Janis Joplin grew to fame as the singer for Big Brother & The Holding Company, one of the biggest bands of the 1960s San Francisco scene. Joplin was a Texas-born blues singer who moved to the Bay Area in 1963, living in North Beach, and later Haight–Ashbury. In 1964, Joplin and future Jefferson Airplane guitarist Jorma Kaukonen recorded a number of songs, accompanied by Margareta Kaukonen on the typewriter as a percussion instrument. The seven songs they recorded were later released as a bootleg album named, The Typewriter Tape. Around the same time, Joplin began heavier drug use and earned a reputation as a speed freak and heroin user. In May 1965, Joplin returned home to Port Arthur, Texas. She changed her lifestyle—avoiding drugs and alcohol—and went back to school to study sociology. While attending school, Joplin often went to Austin to perform—usually solo—accompanying herself on guitar.
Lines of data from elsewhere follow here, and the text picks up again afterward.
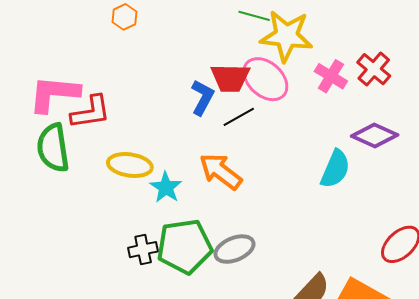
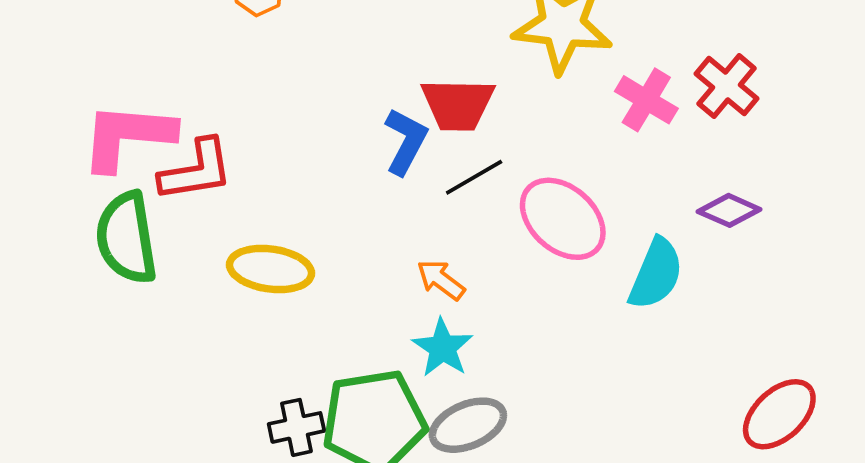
pink ellipse: (265, 79) -> (563, 219), moved
purple diamond: (375, 135) -> (729, 210), size x0.7
orange arrow: (221, 171) -> (441, 280), size x0.6
cyan star: (166, 187) -> (443, 348), moved

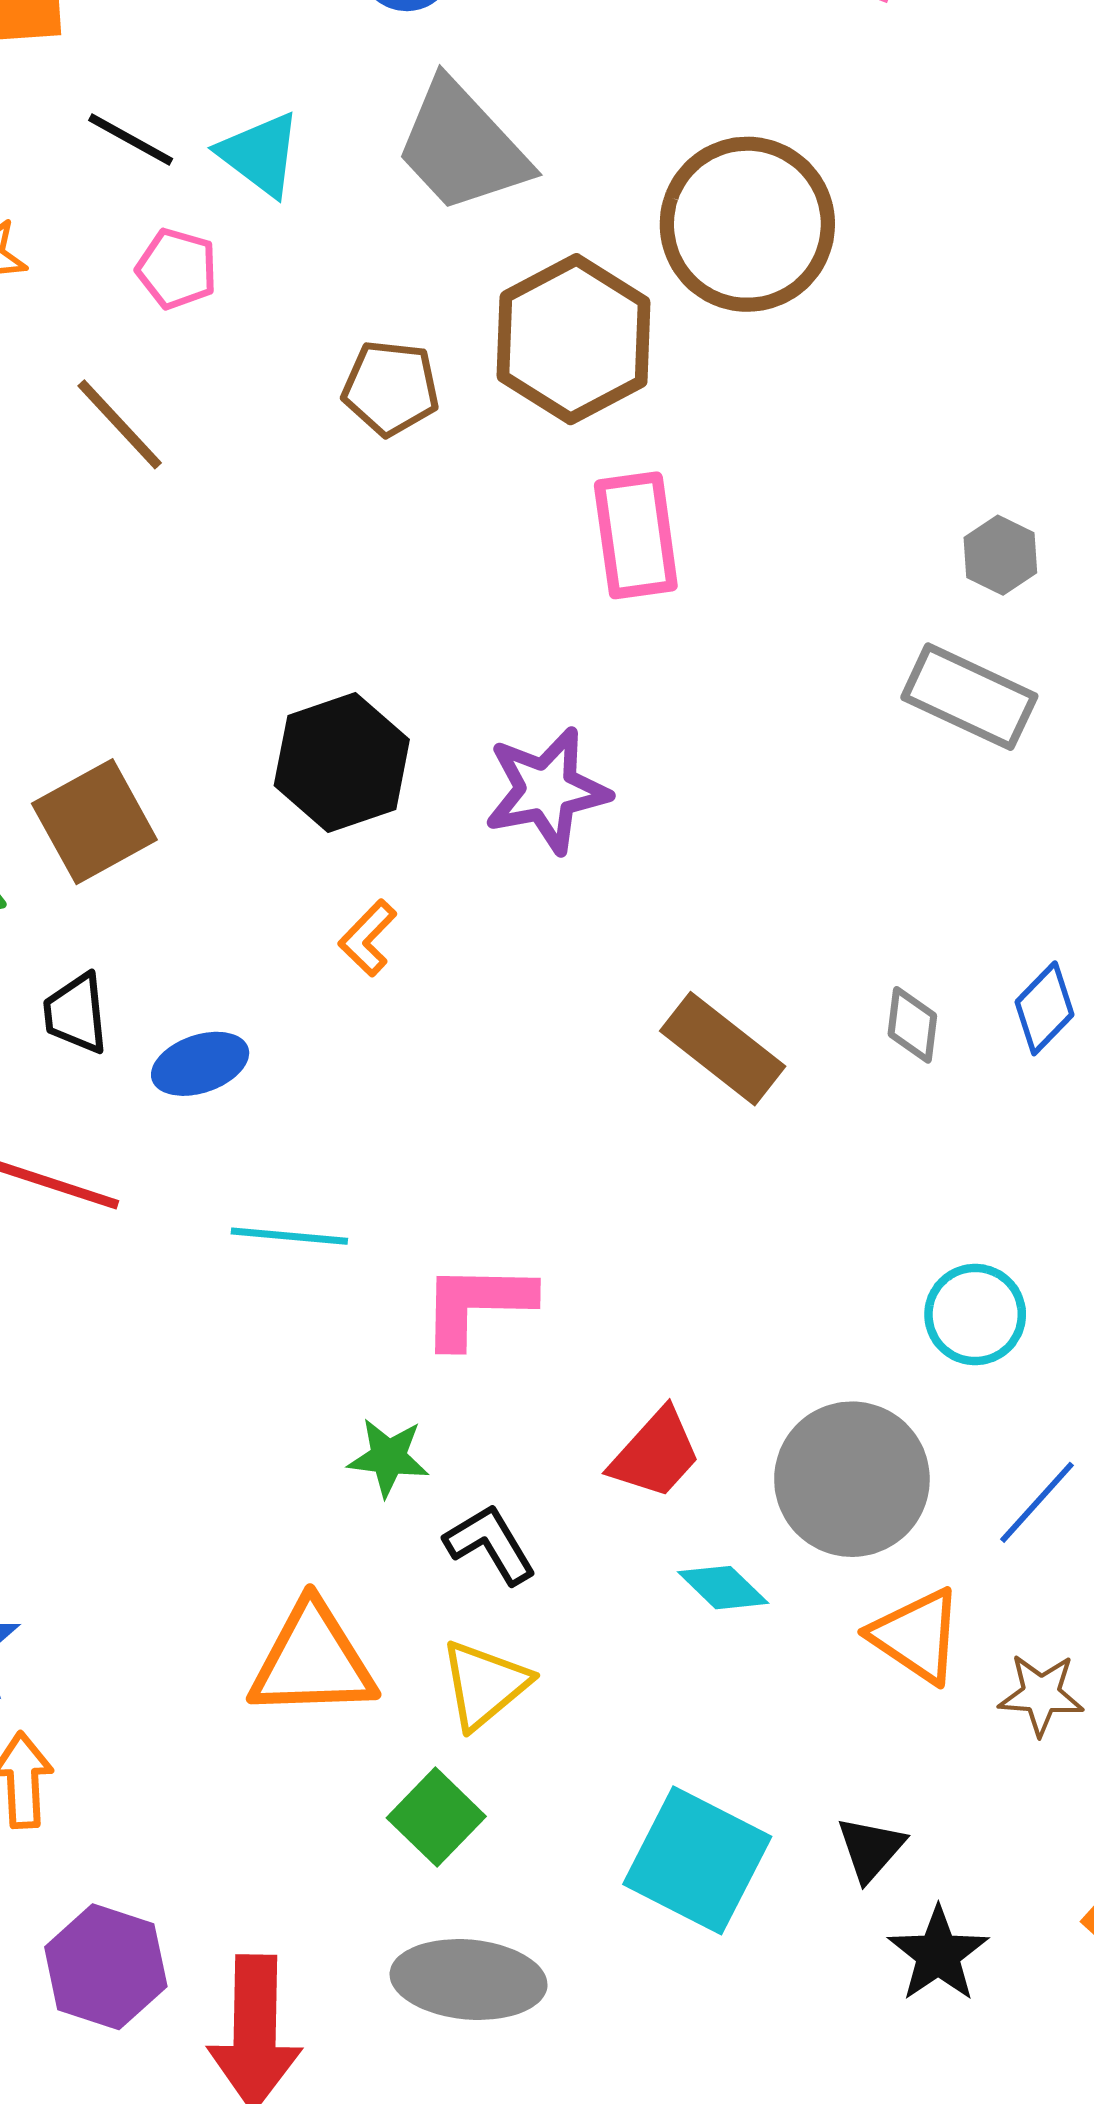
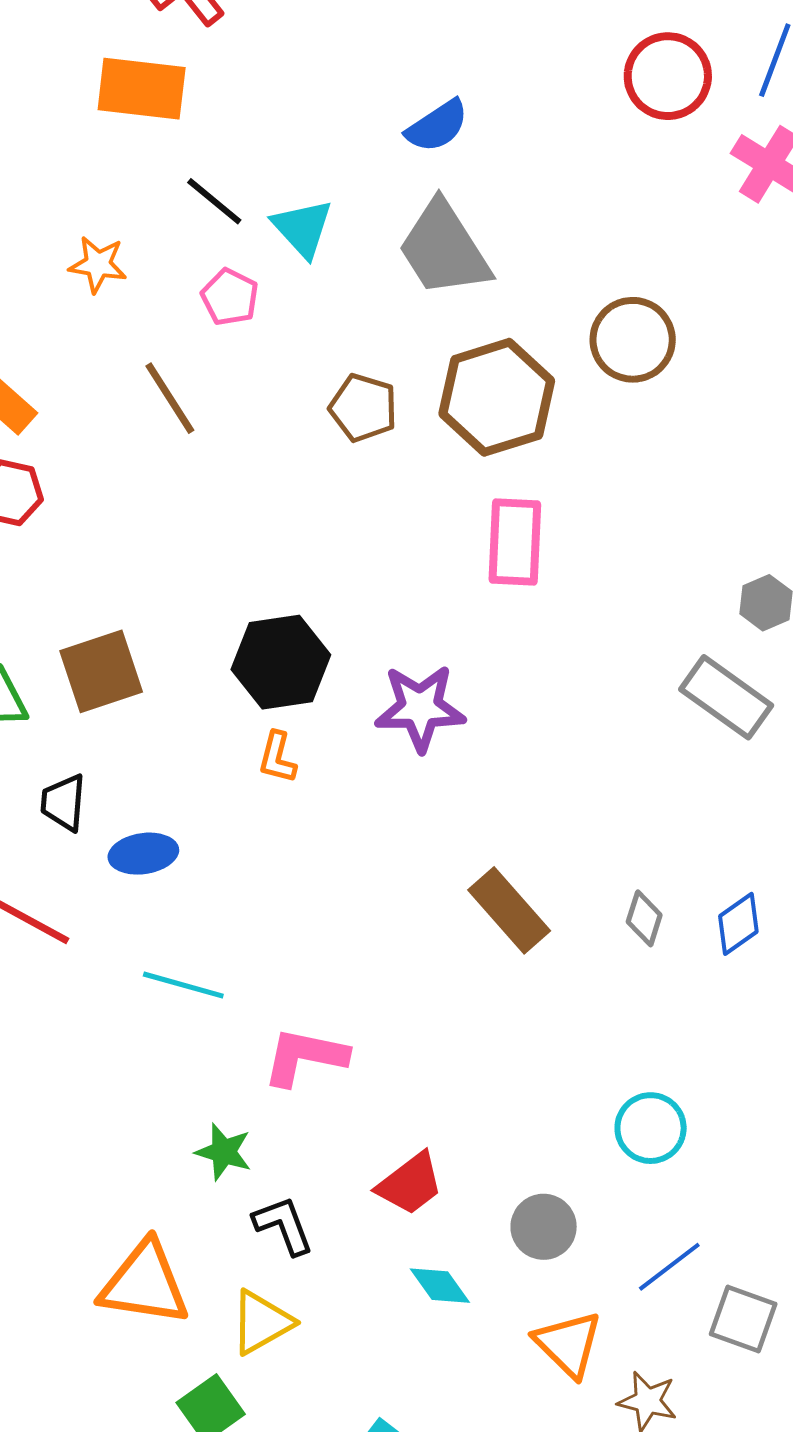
brown circle: (747, 224) -> (633, 340), size x0.7
orange L-shape: (368, 938) -> (277, 757), moved, turned -40
gray circle: (852, 1479) -> (544, 1227), size x0.6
By mid-1966, her strong vocals caused Chet Helms to persuade her to move back to San Francisco and join Big Brother. From that time until her departure in December 1968, the group recorded and toured extensively. Cheap Thrills, the band's second album, contained the single, Piece of My Heart, which reached the number one spot on the Billboard charts only eight weeks after its release. The album sold more than one million copies in the first month. Joplin played her last show with Big Brother & The Holding Company on December 1, 1968, and headed out on a solo career backed by the Kozmic Blues Band.
Joplin and the Kozmic Blues Band toured North America and Europe throughout 1969 and appeared at Woodstock in August. By this time in her career, Joplin was fully addicted to heroin, reportedly shooting at least $200 worth per day. Her performance at Woodstock and a later show at Madison Square Garden were near disasters and she was generally so wasted that the audiences wondered if she would make it through the show. The Madison Square Garden show was the last performance Joplin played with the Kozmic Blues Band.
In February 1970, Joplin visited Brazil, where she quit her drug and alcohol use for a time, but by May when she and her newly formed group—the Full Tilt Boogie Band—hit the road, she was using full time again. This tour took the group on the Festival Express Tour through Canada where they played alongside the Grateful Dead, Rick Danko, and The Band. Once the tour had ended, the group went to the recording studio and started work on an album that was posthumously released as Pearl in 1971.
Joplin died on October 4, 1970 of a heroin overdose at the Landmark Motor Hotel in Los Angeles. Janis Joplin left behind a huge legacy in her short career and was inducted into the Rock and Roll Hall of Fame in 1995. In 2005, she was awarded a Grammy Lifetime Achievement Award. There is a movie about her life scheduled for release in 2012.